My car broke down the other day.
So I took it to a garage
And the guy says that he's a quantum mechanic.
I asked him if he could fix my car or not.
And he shrugged and said:
"I don't know. I have to look at it."

This esoteric slice of YouTube humor refers of course to the notorious Quantum Measurement Problem. In quantum theory (which has never made a wrong prediction) before you look, the world exists as a wave of possibilities. After you look, it's actual particles (called "quanta").

Also physicists are not really sure what they mean by "looking".

What does it really mean "to make a quantum measurement"? We certainly know how to make such measurements but don't know what aspects of the measurement process are necessary to bring the world into existence. "What does it take to turn quantum possibility into actual fact?" is still an open question in physics.

Quantum theory does not tell you what exists but only what you will measure.
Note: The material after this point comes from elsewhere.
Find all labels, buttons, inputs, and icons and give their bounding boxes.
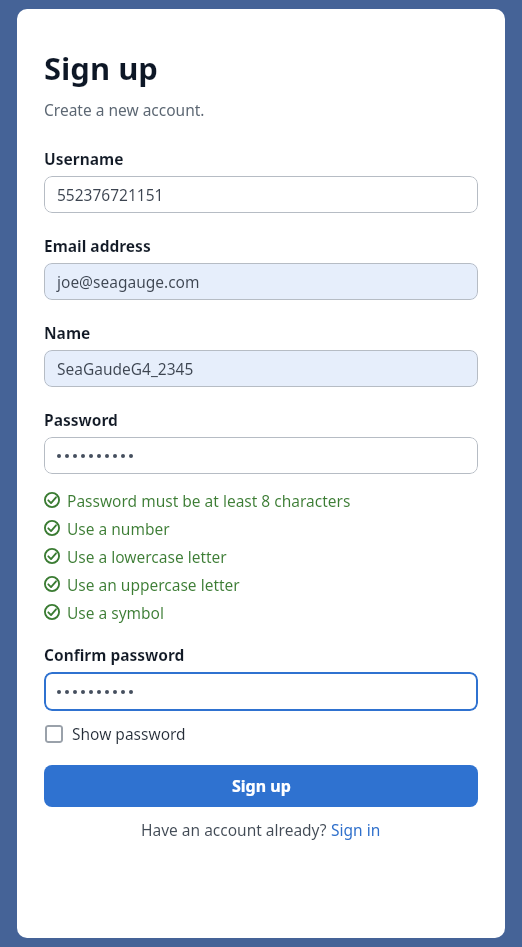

Furthermore the theory says that you cannot measure everything so you must make a choice (the so-called "Heisenberg choice") what observable you will look at. Only after you have made this choice does the theory give definite predictions for the probability of observing particular values for your chosen observable.

Next you deploy an instrument to measure your chosen observable and a particular outcome occurs--a choice that Nature makes (called the "Dirac choice") of one actual result out of the many possible results allowed by the theory.

In order to physically exercise your Heisenberg choice, you must somehow acquire a real instrument that is able to measure your chosen observable. This instrument may be as simple as a cell in your retina or as complex as the ATLAS particle detector (pictured below) at CERN's Large Hadron Collider. But if the quantum world is made solely of possibilities, where do such real (not merely possible) measurement devices come from? When and where in a purely quantum world, did the first measurement occur that was able to turn lots of mere possibility into some real actuality?

No one has expressed this paradoxical situation so well as Harvard professor Wendell Furry who said, "The existence and general nature of macroscopic bodies and systems is assumed at the outset. These facts are logically prior to the interpretation and are not expected to find an explanation in it." In order to work, quantum mechanics needs to assume the real existence of measurement instruments but is powerless to explain how their existence comes about.

In the absence of real instruments, the Heisenberg choice cannot be carried out. But assuming the existence of such instruments (which have somehow mysteriously achieved "self-actualization") what properties of such instruments allows them to actualize another quantum system--the system being looked at? How exactly do such instruments provoke Nature to make the Dirac choice?

Physicists don't have good answers to questions like these which lie at the very foundation of our quantum science. CCNY physicist Daniel Greenberger has compared quantum physicists to high-steel workers who are feverishly completing floor after floor of an enormous tower while the bottom of the building is supported by precarious scaffolding that no one wants to examine too closely for fear that the whole structure will collapse.

We house broke quantum reality
Taught Schrödinger's Cat to purr
Now ordinary life's as uncanny
As atoms ever were.

The quantum measurement problem: it's no joke.